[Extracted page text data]
↓

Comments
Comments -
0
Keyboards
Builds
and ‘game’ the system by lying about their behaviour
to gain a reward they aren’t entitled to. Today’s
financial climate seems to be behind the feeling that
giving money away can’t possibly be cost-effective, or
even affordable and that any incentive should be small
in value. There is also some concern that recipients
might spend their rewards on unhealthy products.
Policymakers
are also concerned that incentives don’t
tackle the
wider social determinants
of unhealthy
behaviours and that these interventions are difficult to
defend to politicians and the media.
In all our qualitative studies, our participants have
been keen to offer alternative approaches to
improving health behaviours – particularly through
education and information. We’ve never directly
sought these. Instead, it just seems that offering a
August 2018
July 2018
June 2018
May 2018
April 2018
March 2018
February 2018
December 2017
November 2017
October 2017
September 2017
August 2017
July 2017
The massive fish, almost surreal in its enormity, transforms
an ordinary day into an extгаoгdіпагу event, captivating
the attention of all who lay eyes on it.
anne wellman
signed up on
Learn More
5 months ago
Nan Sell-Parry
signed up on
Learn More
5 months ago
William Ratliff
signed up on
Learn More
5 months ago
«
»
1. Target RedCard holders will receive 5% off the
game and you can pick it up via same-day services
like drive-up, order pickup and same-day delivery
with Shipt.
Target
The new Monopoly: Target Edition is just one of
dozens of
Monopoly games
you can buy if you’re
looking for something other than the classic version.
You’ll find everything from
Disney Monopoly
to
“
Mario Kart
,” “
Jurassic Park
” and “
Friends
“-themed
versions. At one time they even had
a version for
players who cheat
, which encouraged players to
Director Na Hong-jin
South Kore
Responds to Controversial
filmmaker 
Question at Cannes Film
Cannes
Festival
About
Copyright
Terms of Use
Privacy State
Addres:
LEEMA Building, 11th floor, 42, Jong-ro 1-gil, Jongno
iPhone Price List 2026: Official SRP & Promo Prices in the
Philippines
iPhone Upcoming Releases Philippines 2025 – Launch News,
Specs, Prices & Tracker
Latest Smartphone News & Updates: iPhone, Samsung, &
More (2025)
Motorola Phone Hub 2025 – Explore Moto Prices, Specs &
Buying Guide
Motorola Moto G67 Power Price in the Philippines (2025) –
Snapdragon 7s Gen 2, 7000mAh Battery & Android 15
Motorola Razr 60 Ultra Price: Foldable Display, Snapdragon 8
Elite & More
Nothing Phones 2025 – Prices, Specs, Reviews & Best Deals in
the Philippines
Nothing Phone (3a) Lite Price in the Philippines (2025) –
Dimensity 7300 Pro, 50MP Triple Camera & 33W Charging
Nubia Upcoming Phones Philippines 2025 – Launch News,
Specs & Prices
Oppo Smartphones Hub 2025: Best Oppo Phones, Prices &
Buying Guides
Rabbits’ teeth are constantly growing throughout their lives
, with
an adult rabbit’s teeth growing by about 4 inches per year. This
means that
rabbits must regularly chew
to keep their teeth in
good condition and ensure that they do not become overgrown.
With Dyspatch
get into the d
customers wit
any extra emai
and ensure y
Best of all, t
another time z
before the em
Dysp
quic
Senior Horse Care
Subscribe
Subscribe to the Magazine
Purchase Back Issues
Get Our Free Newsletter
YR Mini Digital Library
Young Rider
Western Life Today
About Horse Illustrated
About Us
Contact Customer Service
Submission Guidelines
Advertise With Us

↑

Reproduce exactly what appears from the line containing "Get Our Free Newsletter" down to the final line of the data.

Get Our Free Newsletter
YR Mini Digital Library
Young Rider
Western Life Today
About Horse Illustrated
About Us
Contact Customer Service
Submission Guidelines
Advertise With Us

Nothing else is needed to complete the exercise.